China has maintained trade with Russia and is filling gaps left by Western companies, ensuring supplies of everything from household goods to financial services.

As for sanctions aimed at limiting Russia’s access to high technology, particularly equipment that could be used for modern weapons, Putin has found solutions. Neighboring countries such as Armenia and Turkey, a member of the North Atlantic Treaty Organization, have not joined the US sanctions regime, and private companies import microchips and other items for re-export to Russia.

Western sanctions and business boycotts have certainly affected daily life in Russia, although in many cases through inconveniences such as the loss of Apple Pay and Instagram, not enough to foment popular unrest or change Putin’s behavior.

“In the here and now, the sanctions have disappointed,” said Edward Fishman, a former State Department official in the Obama administration who oversaw sanctions on Russia after Putin annexed Crimea in 2014.

Over time, Fishman said, Western sanctions will take a greater toll. Despite loopholes and the black market, Russia will have difficulty acquiring critical high-tech components. And breaking deals with Western energy companies will deprive Russia of the investment it needs to maintain efficient oil and gas production.

But he said Putin had prepared his country for an avalanche of sanctions and had devised enough options to maintain his war machine and his influence on the world stage.

“Unfortunately, Russia has now built a sort of alternative supply chain,” Fishman said.

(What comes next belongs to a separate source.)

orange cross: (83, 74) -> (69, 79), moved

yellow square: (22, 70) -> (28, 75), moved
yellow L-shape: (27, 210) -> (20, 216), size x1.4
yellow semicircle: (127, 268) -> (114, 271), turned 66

He added that Biden could take even bolder steps to crack down on Russian energy exports and technology imports. But that would mean friction with nations that have become major buyers of Russian oil, such as India, which could reduce their imports only under the threat of sanctions or other punitive measures that could risk a diplomatic crisis.

Similarly, many companies enjoying big profits by acting as middlemen for banned tech items are located in Turkey and the United Arab Emirates, two partners Biden would prefer not to confront.

Perhaps most discouraging is the fact that reducing Russian oil exports will likely drive up global oil prices — bad news for the United States and for a president who will face voters this fall.

“I think there’s a lot of nerves about doing something that could shake up global oil markets,” Fishman said, “especially in an election year.”